Four straight years of F1 title doubles were only halted by Nigel Mansell and Williams-Renault in 1992.

Back then, Honda came to McLaren in the fifth year of an F1 engine programme that it had begun with the small Spirit team in 1983 before subsequent success with Williams and Lotus.

Boullier admitted it was frustrating when memories of McLaren-Honda's previous success skewed expectations of the present partnership, in which Honda is only in its first year back in F1 after a six-season absence and is a year behind its rivals with the hybrid V6 engines.

"If you compare with the 1980s that is wrong for me, because Honda joined McLaren [in 1988] after five years of Formula 1 - and today Honda decided to come back into F1," he said.

"They do it with a lot of commitment, a lot of resources, but they started two years ago and clearly two years is not enough to be competitive in Formula 1."

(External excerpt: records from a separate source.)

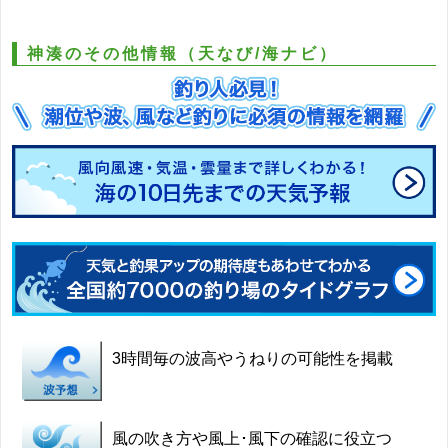
神湊のその他情報（天なび/海ナビ）
3時間毎の波高やうねりの可能性を掲載
風の吹き方や風上･風下の確認に役立つ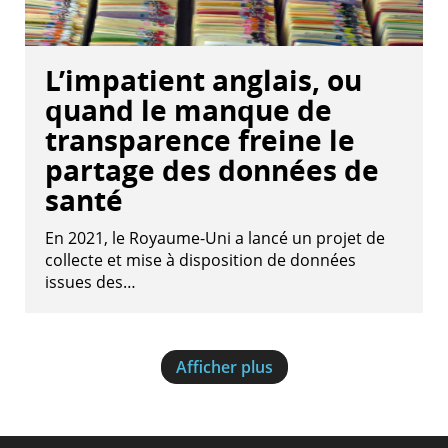
L’impatient anglais, ou
quand le manque de
transparence freine le
partage des données de
santé
En 2021, le Royaume-Uni a lancé un projet de
collecte et mise à disposition de données
issues des…
Afficher plus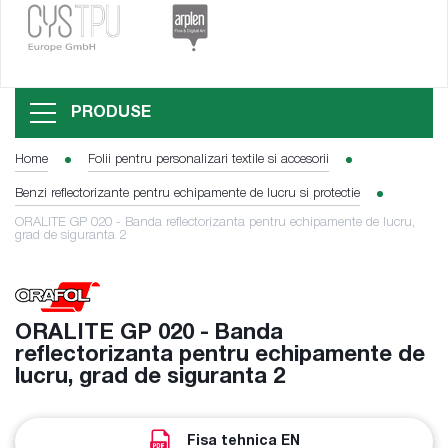
PRODUSE
Home
Folii pentru personalizari textile si accesorii
Benzi reflectorizante pentru echipamente de lucru si protectie
ORALITE GP 020 - Banda reflectorizanta pentru echipamente de lucru,
grad de siguranta 2
ORALITE GP 020 - Banda
reflectorizanta pentru echipamente de
lucru, grad de siguranta 2
Fisa tehnica EN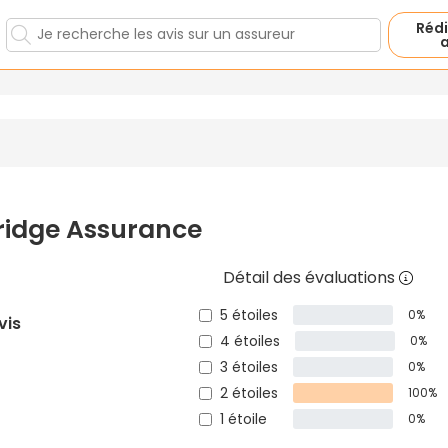
Rédi
a
ridge Assurance
Détail des évaluations
5 étoiles
0%
vis
4 étoiles
0%
3 étoiles
0%
2 étoiles
100%
1 étoile
0%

McLaren remains adamant that it had to find a new factory partner once Mercedes - which had represented on a works basis since 1995 - decided to re-establish its own F1 team for 2010.

"It's always easy to analyse afterwards rather than before," Boullier said.

"We have to stick to a few basic rules - the reason why we moved to Honda was clear.

"When Mercedes decided to run their own team, you know you become a customer.

"And as soon as you become a customer, you know you will never become world champion. That's clear.

"The reason why we moved to Honda is because we had the opportunity to become the Honda factory team.

"Then you can question the timing, the way the wedding worked, but this is a long-term commitment."